In our interdisciplinary research and creative work, we create laser images in motion that represent specific mathematical curves (epicycloids, hypocycloids, roses, epitrochoids, hypotrochoids, and other special sine/cosine cases). We create these images by using a computer-controlled laser projection system that we have designed and built. Graphing such curves in multiple laser colors produces a wide variety of images that are really quite beautiful. Unlike drawing them on paper, however, projecting such curves with a laser, or several lasers, poses a particularly challenging problem: while a laser is often referred to as a kind of “pencil” in light, it can only be used to generate a complete picture by moving its projected “dot” rapidly and repeatedly over a reflective surface. The images we create must be scanned at rates between 15 and 2000 times per second. Our primary goal is to create computerized tools that can be utilized by laser artists throughout the world.

Artworks

“Laser Heart” was constructed by applying mixtures of sine and cosine signals to three lasers programmed to scan rapidly on “X” and “Y” axis lines moving rapidly and repeatedly in various directions. An image was extracted from a video and made transparent in Photoshop. Three copies were overlaid to gain the montage effect. Creating the art started with a mathematical approach similar to the graphing of any hypotrochoid curve. However, since we use base and trace oscillators to form images, traditional parametric equations were modified to accommodate the “dynamic” scanning process. Revised equations considered both base and trace frequencies: x = (a-b) cos(ωt) + h cos(((a-b)/b) ωt); y = (a-b) sin(ωt) + h sin(((a-b)/b) ωt). Also, ω = 2πf, where the base frequency f is the number of times per second that the base oscillator completes a cycle. Since the Rose curve is a special case of the hypotrochoid function, a = (2n) h/(n+1), b = (n-1)/(n+1) h, where n is the number of petals.

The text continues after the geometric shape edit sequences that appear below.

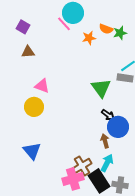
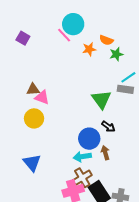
green star: (120, 33) -> (116, 54), moved
brown triangle: (28, 52) -> (33, 89), moved
blue circle: (118, 127) -> (89, 139), moved
cyan arrow: (107, 163) -> (82, 157), moved, turned -126

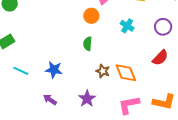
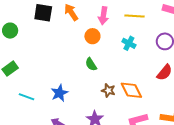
green semicircle: (88, 44) -> (91, 64), turned -32
blue star: (54, 70) -> (59, 93), turned -30

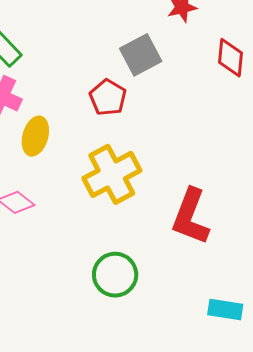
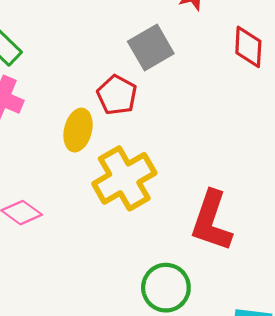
yellow ellipse: (35, 136) -> (78, 130), moved
green circle: (115, 275) -> (166, 288), moved

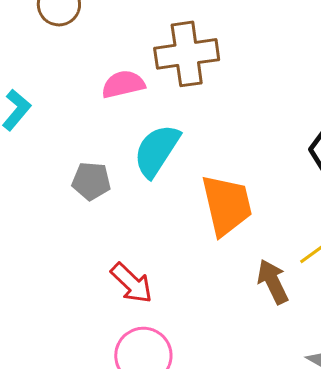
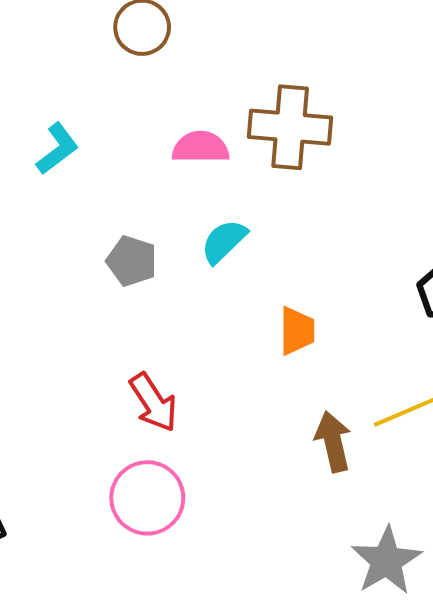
cyan semicircle: (157, 151) -> (224, 241), size x0.7
orange trapezoid: (227, 205) -> (297, 331), size x0.6

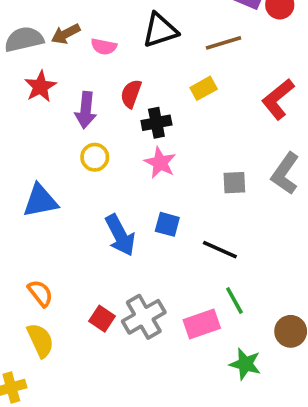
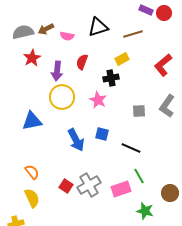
black cross: (156, 123) -> (111, 78), moved
yellow circle: (95, 157) -> (62, 97), size x1.6

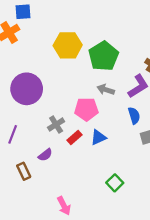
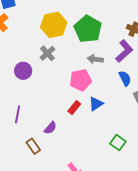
purple circle: (27, 89) -> (23, 71), size x0.6
gray cross: (56, 124) -> (47, 53), moved

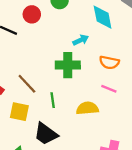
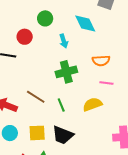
cyan arrow: (81, 40) -> (64, 41), moved, turned 112
yellow square: (19, 112) -> (37, 133), moved

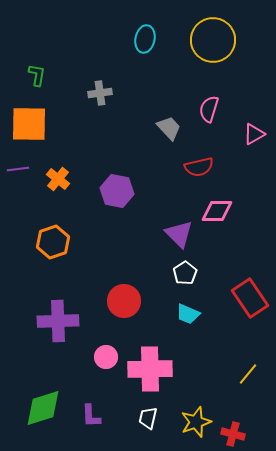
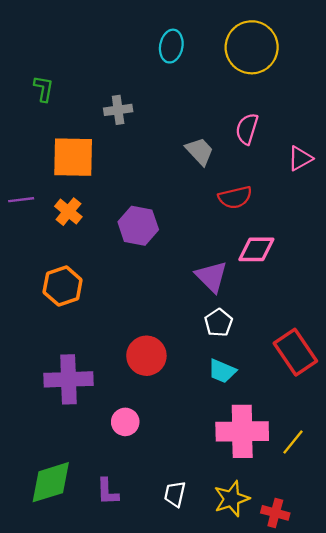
orange square: (29, 124) -> (73, 157), moved
pink cross: (150, 369) -> (242, 431), moved

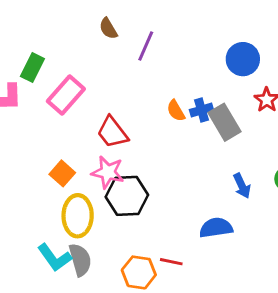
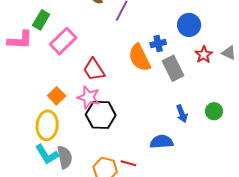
blue cross: (201, 110) -> (158, 44), moved
orange semicircle: (176, 111) -> (139, 58), size x1.8
yellow ellipse: (78, 216) -> (47, 125), moved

“Laser Cornucopia” was constructed by applying mixtures of sine and cosine signals to a green laser programmed to scan rapidly and repeatedly in “X” and “Y” directions. Creating this art required a mathematical approach similar to the traditional graphing of hypotrochoid curves. However, since we use base and trace oscillators to form our images, traditional parametric equations are modified to accommodate the “dynamic” scanning process. Revised equations, therefore, consider the elements of both base and trace frequencies: x = (a-b) cos(ωt) + h cos(((a-b)/b) ωt); y = (a-b) sin(ωt) + h sin(((a-b)/b) ωt). Also, ω = 2πf, where the base frequency f is the number of times per second that the base oscillator completes a cycle. With this particular image, the fundamental hypotrochoid scan was modulated by a third cosine signal, which formed a pseudo “Z” axis, thus generating the three-dimensional quality of the image.